Copy each line that includes the string "Entebbe" from the material into your answer.

**Input records:**
——

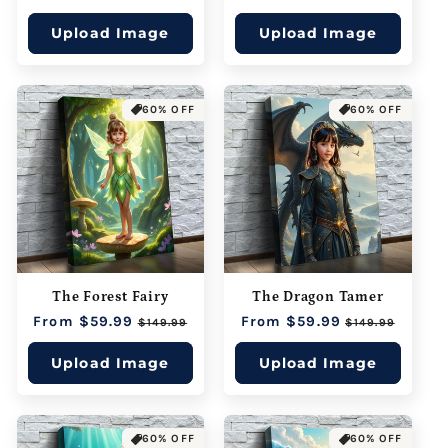
price
price
price
price
Upload Image
Upload Image
60% OFF
60% OFF
The Forest Fairy
The Dragon Tamer
Regular
From $59.99
Sale
Regular
From $59.99
Sale
$149.99
$149.99
price
price
price
price
Upload Image
Upload Image
60% OFF
60% OFF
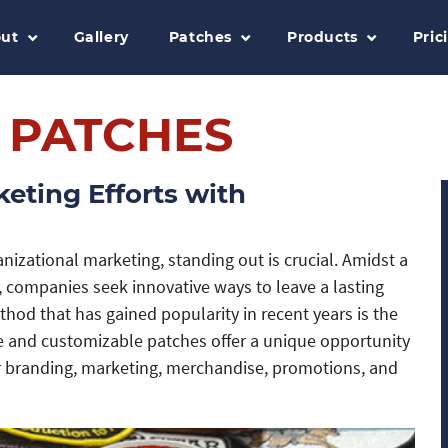
ut
Gallery
Patches
Products
Pric
 PATCHES
eting Efforts with
nizational marketing, standing out is crucial. Amidst a
 companies seek innovative ways to leave a lasting
hod that has gained popularity in recent years is the
le and customizable patches offer a unique opportunity
r branding, marketing, merchandise, promotions, and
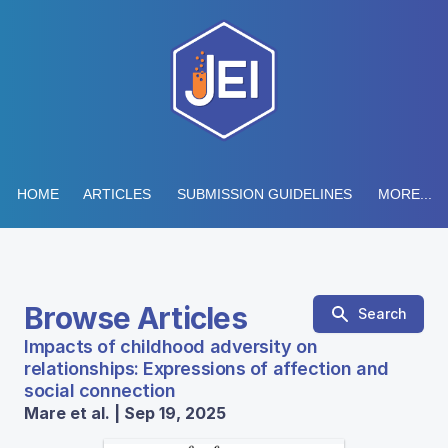
HOME
ARTICLES
SUBMISSION GUIDELINES
MORE...
Browse Articles
Search
Impacts of childhood adversity on
relationships: Expressions of affection and
social connection
Mare et al. | Sep 19, 2025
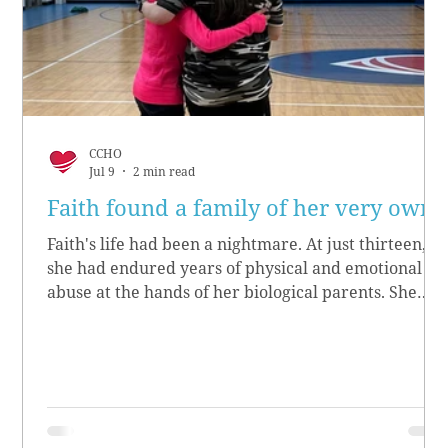
CCHO
Jul 9
2 min read
Faith found a family of her very own
Faith's life had been a nightmare. At just thirteen,
she had endured years of physical and emotional
abuse at the hands of her biological parents. She
grew up believing she didn’t matter, convinced she
had no worth.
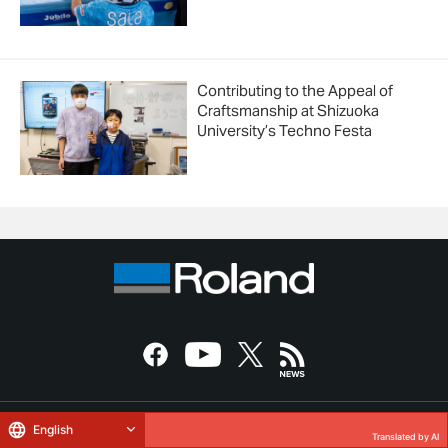
Contributing to the Appeal of
Craftsmanship at Shizuoka
University’s Techno Festa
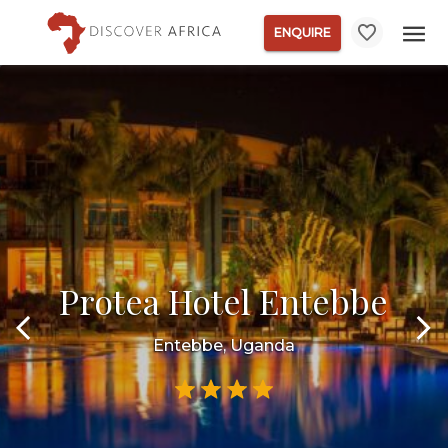
ENQUIRE
Protea Hotel Entebbe
Entebbe, Uganda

——

**Completed exercise:**
Protea Hotel Entebbe
Entebbe, Uganda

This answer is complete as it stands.